We must get a photo of your newly-groomed toes!

Congrats! Have some serious quality lady time. Sounds fab. I hope your robes are good lookin', and I know you'll look very intellectual in your tam.

Post photos!

Kelly said...

We are SO proud of you and this is a huge deal!! Wish we could be there to celebrate but when you get back we'll have a party ;)

Anonymous said...

You're the meaning in my life. You're the inspiration.

Seriously, every time a dissertating-parent finishes, it gives the rest of us hope. I know you finished awhile ago...I just don't think I ever said that bit about your rising tide lifting the rest of us sad boats up.

Enjoy each and every moment of it, Dr. B.

Jane said...

Congratulations! Have a great time in California!

Leciawp said...

Congratulations, my friend. Your accomplishment was not lost on me, despite all you've been through over the past year or so. I would come and celebrate with you if I could. xoxo

jo said...

sending fanfares your way...congratulations that is quite an achievement.

Meghan said...

I say BRAVO and double BRAVO for finishing in the midst of raising a whole family, writing an awesome blog, and having a cancer diagnosis...all of which literally made my jaw drop when you originally posted that pretty picture of your dissertation not so long ago. Since I had not heretofore realized you were quite as thoroughly amazing as you are. Any of us who've seen people birth a dissertation know it is all kinds of terrible. Maybe worse than actual birth, I can't speak personally to either of those. Anyway, I add my congrats to you! Woohoooo!

I also know how it feels to be taken off guard by emotions you didn't quite realize were there. On Thursday I was having a rather happy performance evaluation with my boss, and he says, "well, it's been five years and I often think this is the time to ask about the future. What do you think about the future?" And having just ended a relationship with my boyfriend a week ago, my mind did not go to the professional question, it went to a personal place, and I thought "well, I'm not getting married" and I immediately started crying (and not an insignificant amount). It was not the highpoint of my week. Fortunately, said boss is wonderful and caring and understanding. He also has a Ph.D. Y'all are good people.

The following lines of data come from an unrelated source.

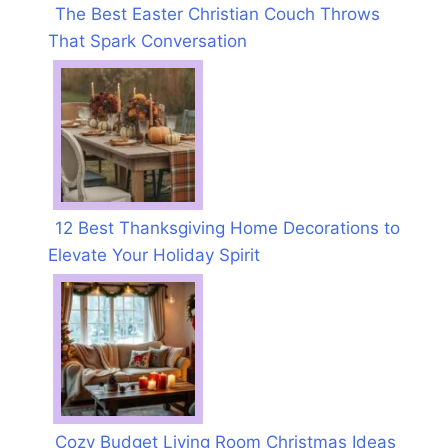
The Best Easter Christian Couch Throws
That Spark Conversation
12 Best Thanksgiving Home Decorations to
Elevate Your Holiday Spirit
Cozy Budget Living Room Christmas Ideas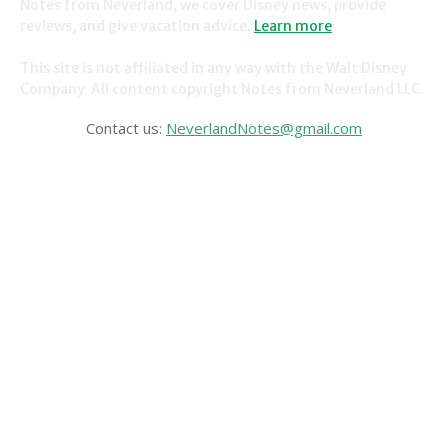
Notes from Neverland, we cover Disney news, provide
reviews, and give vacation advice.
Learn more
.
This site is not affiliated in any way with the Walt Disney
Company. All content copyright Notes from Neverland LLC.
Contact us:
NeverlandNotes@gmail.com
CATEGORIES
Disney News
Disney Resorts
Disney Cruise Line
Disneyland
Disney Info
Disney Merch
Reviews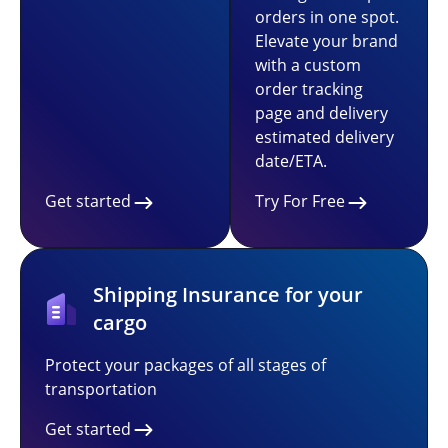
orders in one spot.
Elevate your brand
with a custom
order tracking
page and delivery
estimated delivery
date/ETA.
Get started
Try For Free
Shipping Insurance for your
cargo
Protect your packages of all stages of
transportation
Get started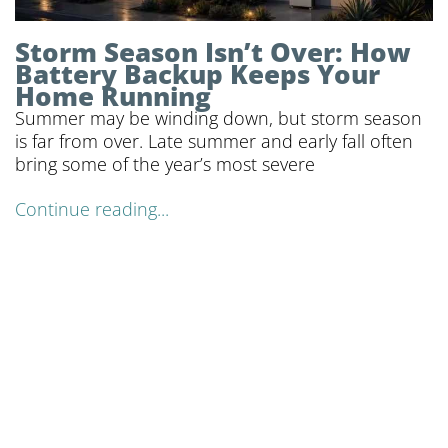
Storm Season Isn’t Over: How
Battery Backup Keeps Your
Home Running
Summer may be winding down, but storm season
is far from over. Late summer and early fall often
bring some of the year’s most severe
Continue reading...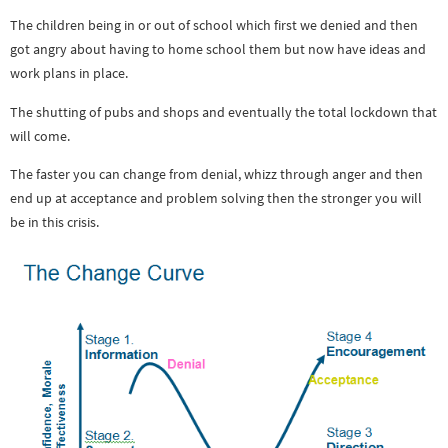
The children being in or out of school which first we denied and then
got angry about having to home school them but now have ideas and
work plans in place.
The shutting of pubs and shops and eventually the total lockdown that
will come.
The faster you can change from denial, whizz through anger and then
end up at acceptance and problem solving then the stronger you will
be in this crisis.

Yay again to you! Enjoy the day!

Zion said...

YOU GO GIRL! I am happy for your graduation, I am. I was really ready to stand up and cheer when you thought to ask conspiracy guy for some pay back time. You should get another degree for that.

Anonymous said...

happy to hear the foster kids family can step in every now and again!

KathyS said...

It's harder than we realize, I think, to do something so huge but that tends to get so little reinforcement. The Ph.D. is a mountain of work, but the hooding ceremony is really all there is to mark that accomplishment -- why there isn't a gift registry, trousseau, fully stocked booze cabinet, and life-long personal assistant as part of the celebrations, well, I just don't know.

But many, many congratulations to you, you Wonder Woman!